→ **WHAT YOU NEED TO DO**: Could you copy every line in the listing below that has the word "step"?

→ **RECORDS FOR THIS EXERCISE**:
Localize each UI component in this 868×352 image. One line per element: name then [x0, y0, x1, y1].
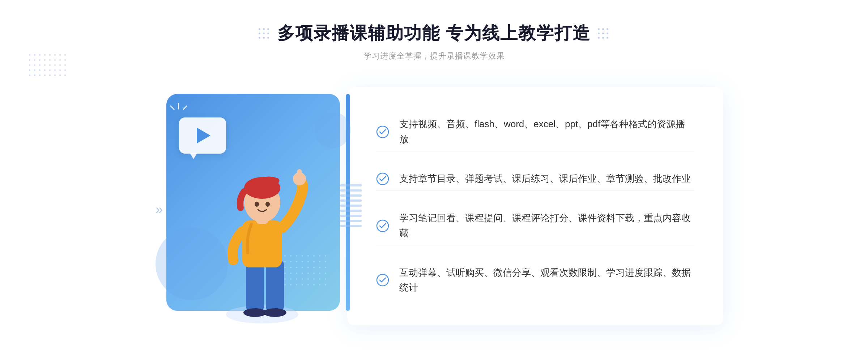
svg-rect-2	[266, 260, 284, 311]
play-icon	[197, 128, 210, 143]
svg-rect-1	[246, 260, 264, 311]
deco-circle-small	[315, 112, 351, 148]
svg-point-15	[377, 220, 388, 232]
header-section: 多项录播课辅助功能 专为线上教学打造 学习进度全掌握，提升录播课教学效果	[259, 22, 609, 61]
feature-text-4: 互动弹幕、试听购买、微信分享、观看次数限制、学习进度跟踪、数据统计	[399, 265, 694, 295]
svg-point-12	[265, 202, 270, 207]
main-title: 多项录播课辅助功能 专为线上教学打造	[277, 22, 590, 45]
feature-text-2: 支持章节目录、弹题考试、课后练习、课后作业、章节测验、批改作业	[399, 171, 691, 186]
header-title-wrapper: 多项录播课辅助功能 专为线上教学打造	[259, 22, 609, 45]
svg-point-13	[377, 126, 388, 138]
check-icon-3	[376, 219, 389, 232]
sub-title: 学习进度全掌握，提升录播课教学效果	[363, 51, 505, 61]
striped-decoration	[340, 184, 362, 228]
features-area: 支持视频、音频、flash、word、excel、ppt、pdf等各种格式的资源…	[347, 87, 723, 325]
illustration-area	[145, 83, 354, 329]
feature-text-1: 支持视频、音频、flash、word、excel、ppt、pdf等各种格式的资源…	[399, 117, 694, 147]
svg-point-4	[263, 308, 286, 317]
feature-item-1: 支持视频、音频、flash、word、excel、ppt、pdf等各种格式的资源…	[376, 112, 694, 151]
check-icon-1	[376, 125, 389, 138]
content-area: »	[145, 80, 723, 340]
svg-rect-7	[297, 169, 302, 180]
svg-point-16	[377, 274, 388, 286]
feature-item-3: 学习笔记回看、课程提问、课程评论打分、课件资料下载，重点内容收藏	[376, 206, 694, 245]
feature-item-4: 互动弹幕、试听购买、微信分享、观看次数限制、学习进度跟踪、数据统计	[376, 261, 694, 300]
feature-text-3: 学习笔记回看、课程提问、课程评论打分、课件资料下载，重点内容收藏	[399, 211, 694, 241]
header-dots-left	[259, 28, 270, 39]
svg-point-3	[243, 308, 267, 317]
svg-point-14	[377, 173, 388, 185]
bg-dots-top-left	[29, 54, 68, 103]
character-figure	[199, 148, 326, 329]
check-icon-2	[376, 172, 389, 185]
check-icon-4	[376, 274, 389, 287]
header-dots-right	[598, 28, 609, 39]
page-container: 多项录播课辅助功能 专为线上教学打造 学习进度全掌握，提升录播课教学效果 »	[0, 0, 868, 352]
feature-item-2: 支持章节目录、弹题考试、课后练习、课后作业、章节测验、批改作业	[376, 167, 694, 191]
svg-point-11	[255, 202, 259, 207]
light-rays	[170, 103, 192, 125]
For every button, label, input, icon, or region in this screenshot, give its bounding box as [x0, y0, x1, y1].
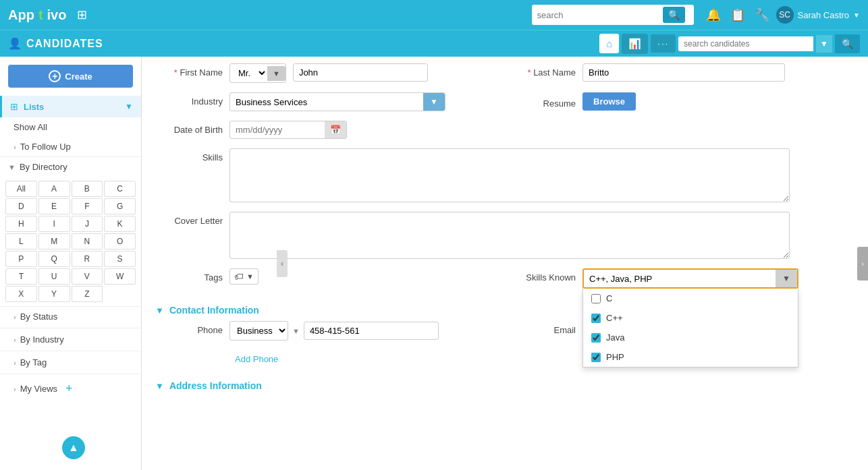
- bell-icon[interactable]: 🔔: [706, 7, 721, 22]
- browse-button[interactable]: Browse: [582, 92, 636, 111]
- module-title: 👤 CANDIDATES: [8, 37, 103, 50]
- tags-control[interactable]: 🏷 ▼: [229, 268, 259, 285]
- dir-btn-m[interactable]: M: [38, 233, 70, 249]
- phone-input-row: Business ▼: [229, 321, 439, 341]
- scroll-right-button[interactable]: ›: [857, 247, 868, 281]
- candidate-search-box[interactable]: [678, 36, 813, 51]
- chart-button[interactable]: 📊: [622, 34, 648, 54]
- dir-btn-e[interactable]: E: [38, 198, 70, 214]
- dob-input-wrap[interactable]: 📅: [229, 121, 347, 139]
- dir-btn-j[interactable]: J: [72, 216, 103, 232]
- search-go-button[interactable]: 🔍: [835, 34, 860, 53]
- sidebar-item-bystatus[interactable]: › By Status: [0, 307, 141, 326]
- tools-icon[interactable]: 🔧: [755, 7, 769, 22]
- skill-checkbox-cpp[interactable]: [591, 314, 601, 323]
- dir-btn-z[interactable]: Z: [72, 286, 103, 302]
- dir-btn-u[interactable]: U: [38, 268, 70, 285]
- lists-header[interactable]: ⊞ Lists ▼: [0, 96, 141, 117]
- industry-dropdown-button[interactable]: ▼: [423, 93, 445, 111]
- dob-input[interactable]: [230, 121, 325, 138]
- skills-label: Skills: [155, 148, 223, 163]
- scroll-to-top-button[interactable]: ▲: [62, 436, 85, 459]
- dir-btn-k[interactable]: K: [104, 216, 136, 232]
- dir-btn-w[interactable]: W: [104, 268, 136, 285]
- app-logo[interactable]: Apptivo: [8, 7, 66, 23]
- add-phone-link[interactable]: Add Phone: [235, 354, 278, 364]
- address-section-heading[interactable]: ▼ Address Information: [155, 374, 855, 396]
- dir-btn-d[interactable]: D: [5, 198, 37, 214]
- dir-btn-x[interactable]: X: [5, 286, 37, 302]
- dir-btn-a[interactable]: A: [38, 181, 70, 197]
- dir-btn-l[interactable]: L: [5, 233, 37, 249]
- industry-select[interactable]: ▼: [229, 92, 445, 111]
- more-options-button[interactable]: ···: [651, 34, 676, 53]
- skills-known-field[interactable]: ▼: [582, 268, 798, 289]
- user-menu[interactable]: SC Sarah Castro ▼: [776, 6, 861, 24]
- dir-btn-r[interactable]: R: [72, 251, 103, 267]
- global-search-input[interactable]: [537, 10, 659, 20]
- dir-btn-v[interactable]: V: [72, 268, 103, 285]
- contact-section-chevron: ▼: [155, 305, 164, 316]
- dir-btn-n[interactable]: N: [72, 233, 103, 249]
- industry-input[interactable]: [230, 94, 423, 111]
- sidebar-collapse-button[interactable]: ‹: [277, 250, 288, 277]
- skills-row: Skills: [155, 148, 855, 202]
- phone-input[interactable]: [304, 322, 439, 340]
- sidebar-item-byindustry[interactable]: › By Industry: [0, 330, 141, 349]
- skill-checkbox-php[interactable]: [591, 353, 601, 362]
- search-dropdown-button[interactable]: ▼: [816, 35, 832, 53]
- dir-btn-h[interactable]: H: [5, 216, 37, 232]
- skill-option-php[interactable]: PHP: [583, 347, 798, 367]
- sidebar-item-tofollowup[interactable]: › To Follow Up: [0, 137, 141, 156]
- skill-checkbox-java[interactable]: [591, 333, 601, 343]
- skill-option-java[interactable]: Java: [583, 328, 798, 347]
- sidebar-item-bytag[interactable]: › By Tag: [0, 353, 141, 372]
- skill-option-c[interactable]: C: [583, 289, 798, 308]
- sidebar-item-showall[interactable]: Show All: [0, 117, 141, 137]
- dir-btn-i[interactable]: I: [38, 216, 70, 232]
- skills-textarea[interactable]: [229, 148, 790, 202]
- add-view-button[interactable]: +: [61, 380, 77, 397]
- candidates-icon: 👤: [8, 37, 22, 50]
- sidebar-item-myviews[interactable]: › My Views +: [0, 376, 141, 402]
- by-directory-header[interactable]: ▼ By Directory: [0, 157, 141, 177]
- title-dropdown-indicator: ▼: [267, 66, 286, 81]
- skill-checkbox-c[interactable]: [591, 294, 601, 303]
- global-search[interactable]: 🔍: [532, 5, 694, 25]
- calendar-button[interactable]: 📅: [325, 121, 346, 138]
- dir-btn-t[interactable]: T: [5, 268, 37, 285]
- dir-btn-all[interactable]: All: [5, 181, 37, 197]
- grid-icon[interactable]: ⊞: [77, 7, 87, 22]
- contacts-icon[interactable]: 📋: [730, 7, 745, 22]
- title-dropdown[interactable]: Mr.: [230, 64, 267, 82]
- phone-type-select[interactable]: Business: [229, 321, 288, 341]
- home-button[interactable]: ⌂: [599, 34, 619, 53]
- address-section-title: Address Information: [169, 380, 262, 391]
- create-button[interactable]: + Create: [8, 65, 133, 88]
- skills-known-dropdown-button[interactable]: ▼: [776, 270, 797, 287]
- top-navigation: Apptivo ⊞ 🔍 🔔 📋 🔧 SC Sarah Castro ▼: [0, 0, 868, 30]
- dir-btn-b[interactable]: B: [72, 181, 103, 197]
- dir-btn-p[interactable]: P: [5, 251, 37, 267]
- tags-label: Tags: [155, 268, 223, 283]
- dir-btn-g[interactable]: G: [104, 198, 136, 214]
- dir-btn-f[interactable]: F: [72, 198, 103, 214]
- candidate-search-input[interactable]: [684, 39, 792, 49]
- last-name-input[interactable]: [582, 63, 785, 82]
- skill-option-cpp[interactable]: C++: [583, 308, 798, 328]
- dir-btn-y[interactable]: Y: [38, 286, 70, 302]
- user-name: Sarah Castro: [798, 10, 850, 20]
- title-select[interactable]: Mr. ▼: [229, 63, 286, 83]
- cover-letter-textarea[interactable]: [229, 212, 790, 259]
- show-all-label: Show All: [13, 122, 47, 132]
- by-tag-label: By Tag: [20, 357, 47, 368]
- dir-btn-q[interactable]: Q: [38, 251, 70, 267]
- skills-known-input[interactable]: [584, 270, 776, 287]
- dir-btn-s[interactable]: S: [104, 251, 136, 267]
- dir-btn-o[interactable]: O: [104, 233, 136, 249]
- plus-circle-icon: +: [49, 70, 61, 82]
- global-search-button[interactable]: 🔍: [663, 7, 685, 23]
- address-section-chevron: ▼: [155, 381, 164, 391]
- dir-btn-c[interactable]: C: [104, 181, 136, 197]
- first-name-input[interactable]: [293, 63, 428, 82]
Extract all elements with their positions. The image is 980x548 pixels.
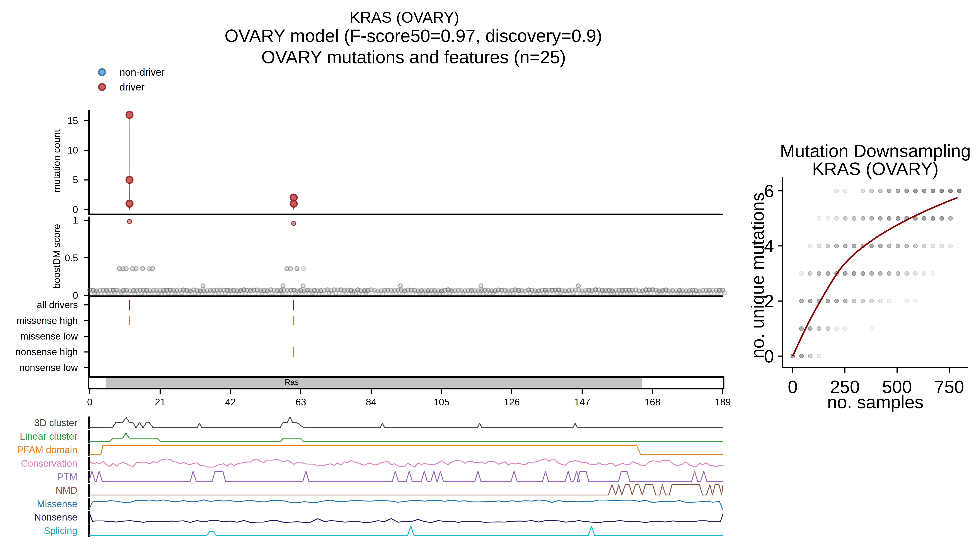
svg-text:0: 0 [73,290,78,301]
svg-text:105: 105 [433,397,449,407]
svg-text:KRAS (OVARY): KRAS (OVARY) [812,159,939,178]
svg-text:0: 0 [87,397,92,407]
svg-text:0.5: 0.5 [65,253,78,263]
svg-text:non-driver: non-driver [119,67,165,78]
svg-text:42: 42 [225,397,236,407]
svg-text:boostDM score: boostDM score [51,224,62,288]
svg-text:750: 750 [934,377,964,397]
svg-text:missense high: missense high [17,315,78,326]
svg-text:10: 10 [67,145,78,156]
svg-text:mutation count: mutation count [51,129,62,193]
svg-text:Missense: Missense [37,499,77,509]
svg-text:168: 168 [644,397,660,407]
svg-text:Ras: Ras [285,378,299,387]
svg-text:189: 189 [715,397,731,407]
svg-text:1: 1 [73,215,78,226]
svg-text:nonsense low: nonsense low [19,362,78,373]
svg-text:OVARY model (F-score50=0.97, d: OVARY model (F-score50=0.97, discovery=0… [224,26,602,46]
svg-text:no. unique mutations: no. unique mutations [748,192,767,358]
svg-text:Conservation: Conservation [21,458,77,468]
svg-text:3D cluster: 3D cluster [34,417,77,428]
svg-text:0: 0 [788,377,798,397]
svg-text:5: 5 [73,174,78,185]
svg-text:driver: driver [119,81,145,93]
svg-text:0: 0 [73,204,78,215]
svg-text:21: 21 [155,397,165,407]
svg-text:15: 15 [67,115,78,126]
svg-text:KRAS (OVARY): KRAS (OVARY) [350,9,459,26]
svg-text:PTM: PTM [57,472,77,482]
svg-text:147: 147 [574,397,590,407]
svg-text:NMD: NMD [56,485,77,495]
svg-text:OVARY mutations and features (: OVARY mutations and features (n=25) [261,47,566,67]
svg-text:nonsense high: nonsense high [16,347,78,357]
svg-text:126: 126 [504,397,520,407]
svg-text:no. samples: no. samples [827,392,924,412]
svg-text:Nonsense: Nonsense [34,512,77,523]
svg-text:63: 63 [296,397,306,407]
svg-text:Mutation Downsampling: Mutation Downsampling [780,141,970,161]
svg-text:PFAM domain: PFAM domain [17,444,77,455]
svg-text:Linear cluster: Linear cluster [20,431,77,441]
svg-text:Splicing: Splicing [44,525,77,536]
svg-text:84: 84 [366,397,377,407]
svg-text:missense low: missense low [20,331,78,341]
svg-text:all drivers: all drivers [37,299,78,310]
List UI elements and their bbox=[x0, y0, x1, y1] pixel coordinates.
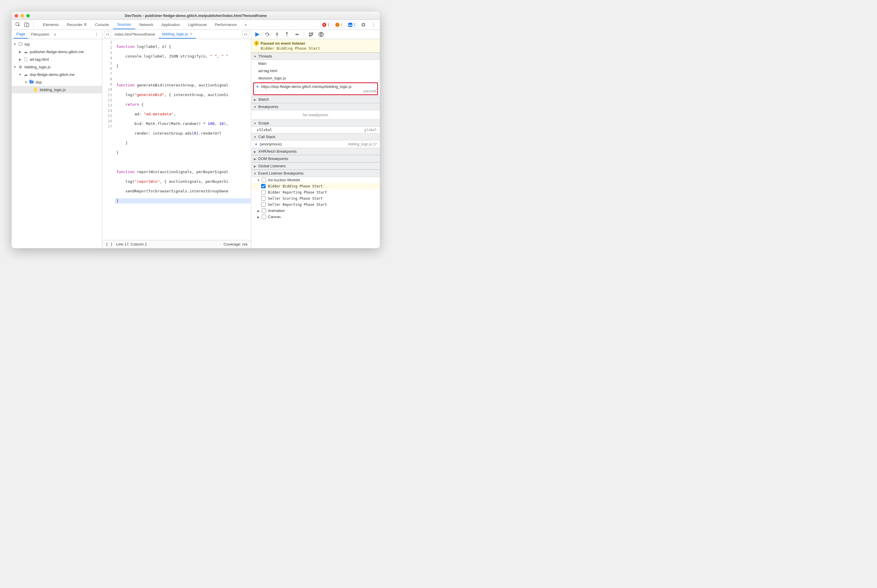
tree-origin-publisher-label: publisher-fledge-demo.glitch.me bbox=[30, 50, 84, 54]
tree-bidding-logic-file-label: bidding_logic.js bbox=[40, 88, 66, 92]
tab-elements[interactable]: Elements bbox=[39, 20, 63, 29]
watch-header[interactable]: Watch bbox=[251, 96, 380, 103]
tree-origin-publisher[interactable]: ☁ publisher-fledge-demo.glitch.me bbox=[12, 48, 102, 56]
chevron-right-icon bbox=[257, 215, 260, 219]
tree-ad-tag[interactable]: ad-tag.html bbox=[12, 56, 102, 63]
global-listeners-header[interactable]: Global Listeners bbox=[251, 162, 380, 170]
thread-ad-tag[interactable]: ad-tag.html bbox=[251, 67, 380, 75]
navigator-tabs: Page Filesystem » ⋮ bbox=[12, 30, 102, 39]
chevron-down-icon bbox=[19, 73, 22, 76]
resume-button[interactable] bbox=[254, 31, 260, 38]
chevron-down-icon bbox=[254, 135, 257, 139]
nav-tab-page[interactable]: Page bbox=[14, 30, 28, 39]
warnings-badge[interactable]: !1 bbox=[333, 22, 345, 28]
code-editor[interactable]: 1234567891011121314151617 function log(l… bbox=[102, 39, 251, 240]
elb-seller-reporting-start[interactable]: Seller Reporting Phase Start bbox=[251, 201, 380, 208]
device-toggle-icon[interactable] bbox=[23, 21, 31, 29]
scope-global-label: Global bbox=[259, 128, 272, 132]
thread-bidding-logic-label: https://dsp-fledge-demo.glitch.me/dsp/bi… bbox=[261, 84, 352, 89]
elb-item-2: Seller Scoring Phase Start bbox=[268, 196, 323, 201]
step-over-button[interactable] bbox=[263, 31, 271, 38]
dom-breakpoints-header[interactable]: DOM Breakpoints bbox=[251, 155, 380, 162]
nav-more-icon[interactable]: » bbox=[54, 32, 56, 36]
callstack-header[interactable]: Call Stack bbox=[251, 133, 380, 140]
tree-origin-dsp[interactable]: ☁ dsp-fledge-demo.glitch.me bbox=[12, 70, 102, 78]
debugger-pane: ❚❚ iPaused on event listener Bidder Bidd… bbox=[251, 30, 380, 248]
elb-bidder-bidding-start[interactable]: Bidder Bidding Phase Start bbox=[251, 183, 380, 189]
xhr-breakpoints-header[interactable]: XHR/fetch Breakpoints bbox=[251, 148, 380, 155]
chevron-down-icon bbox=[257, 178, 260, 182]
tab-application[interactable]: Application bbox=[157, 20, 184, 29]
tree-dsp-folder[interactable]: dsp bbox=[12, 78, 102, 86]
cursor-position: Line 17, Column 2 bbox=[116, 242, 147, 246]
editor-tab-index[interactable]: index.html?fencedframe bbox=[111, 30, 159, 38]
elb-checkbox-0[interactable] bbox=[261, 184, 266, 188]
editor-tab-bidding[interactable]: bidding_logic.js✕ bbox=[159, 30, 196, 39]
thread-decision-logic[interactable]: decision_logic.js bbox=[251, 75, 380, 82]
tab-lighthouse[interactable]: Lighthouse bbox=[184, 20, 211, 29]
issues-badge[interactable]: ▬1 bbox=[346, 22, 358, 28]
arrow-icon: ➔ bbox=[256, 84, 259, 89]
tab-sources[interactable]: Sources bbox=[113, 20, 135, 29]
elb-checkbox-1[interactable] bbox=[261, 190, 266, 195]
callstack-frame-0[interactable]: ➔ (anonymous) bidding_logic.js:17 bbox=[251, 140, 380, 148]
devtools-window: DevTools - publisher-fledge-demo.glitch.… bbox=[12, 12, 380, 248]
zoom-window-button[interactable] bbox=[26, 14, 30, 18]
line-gutter: 1234567891011121314151617 bbox=[102, 39, 115, 240]
elb-animation[interactable]: Animation bbox=[251, 208, 380, 214]
traffic-lights bbox=[15, 14, 30, 18]
elb-animation-checkbox[interactable] bbox=[262, 208, 266, 213]
tab-recorder[interactable]: Recorder ⚗ bbox=[63, 20, 91, 29]
elb-checkbox-3[interactable] bbox=[261, 202, 266, 207]
elb-canvas[interactable]: Canvas bbox=[251, 214, 380, 220]
tree-bidding-logic-file[interactable]: bidding_logic.js bbox=[12, 86, 102, 93]
elb-seller-scoring-start[interactable]: Seller Scoring Phase Start bbox=[251, 195, 380, 201]
step-out-button[interactable] bbox=[283, 31, 290, 38]
elb-ad-auction[interactable]: Ad Auction Worklet bbox=[251, 177, 380, 183]
pretty-print-button[interactable]: { } bbox=[106, 242, 113, 246]
next-tab-icon[interactable] bbox=[242, 31, 249, 38]
close-window-button[interactable] bbox=[15, 14, 18, 18]
nav-tab-filesystem[interactable]: Filesystem bbox=[28, 30, 52, 38]
inspect-element-icon[interactable] bbox=[14, 21, 22, 29]
tree-worklet[interactable]: ⚙ bidding_logic.js bbox=[12, 63, 102, 70]
chevron-right-icon bbox=[254, 98, 257, 101]
chevron-right-icon bbox=[19, 57, 22, 61]
editor-tab-bidding-label: bidding_logic.js bbox=[162, 32, 188, 36]
threads-header[interactable]: Threads bbox=[251, 52, 380, 60]
more-tabs-icon[interactable]: » bbox=[241, 20, 251, 29]
elb-canvas-checkbox[interactable] bbox=[262, 214, 266, 219]
settings-icon[interactable]: ⚙ bbox=[360, 22, 367, 28]
arrow-icon: ➔ bbox=[254, 142, 257, 146]
minimize-window-button[interactable] bbox=[20, 14, 24, 18]
warnings-count: 1 bbox=[341, 23, 343, 27]
step-into-button[interactable] bbox=[274, 31, 280, 38]
step-button[interactable] bbox=[293, 31, 300, 38]
prev-tab-icon[interactable] bbox=[104, 31, 111, 38]
tab-console[interactable]: Console bbox=[91, 20, 113, 29]
elb-bidder-reporting-start[interactable]: Bidder Reporting Phase Start bbox=[251, 189, 380, 195]
elb-checkbox-2[interactable] bbox=[261, 196, 266, 201]
tab-network[interactable]: Network bbox=[135, 20, 158, 29]
pause-on-exceptions-button[interactable]: ❚❚ bbox=[317, 31, 325, 38]
file-icon bbox=[23, 57, 28, 62]
tree-top[interactable]: top bbox=[12, 40, 102, 48]
close-tab-icon[interactable]: ✕ bbox=[190, 32, 193, 36]
pause-subtitle: Bidder Bidding Phase Start bbox=[254, 46, 377, 51]
nav-kebab-icon[interactable]: ⋮ bbox=[93, 32, 100, 36]
kebab-menu-icon[interactable]: ⋮ bbox=[369, 22, 378, 27]
breakpoints-header[interactable]: Breakpoints bbox=[251, 103, 380, 110]
deactivate-breakpoints-button[interactable] bbox=[308, 31, 314, 38]
scope-global[interactable]: Globalglobal bbox=[251, 127, 380, 133]
event-listener-bp-header[interactable]: Event Listener Breakpoints bbox=[251, 170, 380, 177]
editor-tab-index-label: index.html?fencedframe bbox=[114, 32, 155, 36]
elb-ad-auction-checkbox[interactable] bbox=[262, 178, 266, 182]
elb-animation-label: Animation bbox=[268, 208, 285, 213]
scope-header[interactable]: Scope bbox=[251, 119, 380, 127]
thread-bidding-logic[interactable]: ➔ https://dsp-fledge-demo.glitch.me/dsp/… bbox=[256, 84, 376, 89]
errors-badge[interactable]: ✕1 bbox=[320, 22, 332, 28]
tab-performance[interactable]: Performance bbox=[211, 20, 241, 29]
thread-main[interactable]: Main bbox=[251, 60, 380, 67]
gl-title: Global Listeners bbox=[258, 164, 286, 168]
chevron-down-icon bbox=[14, 65, 17, 69]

→ **ANSWER TO THE EXERCISE**:
step-over-button[interactable] bbox=[263, 31, 271, 38]
step-out-button[interactable] bbox=[283, 31, 290, 38]
step-into-button[interactable] bbox=[274, 31, 280, 38]
step-button[interactable] bbox=[293, 31, 300, 38]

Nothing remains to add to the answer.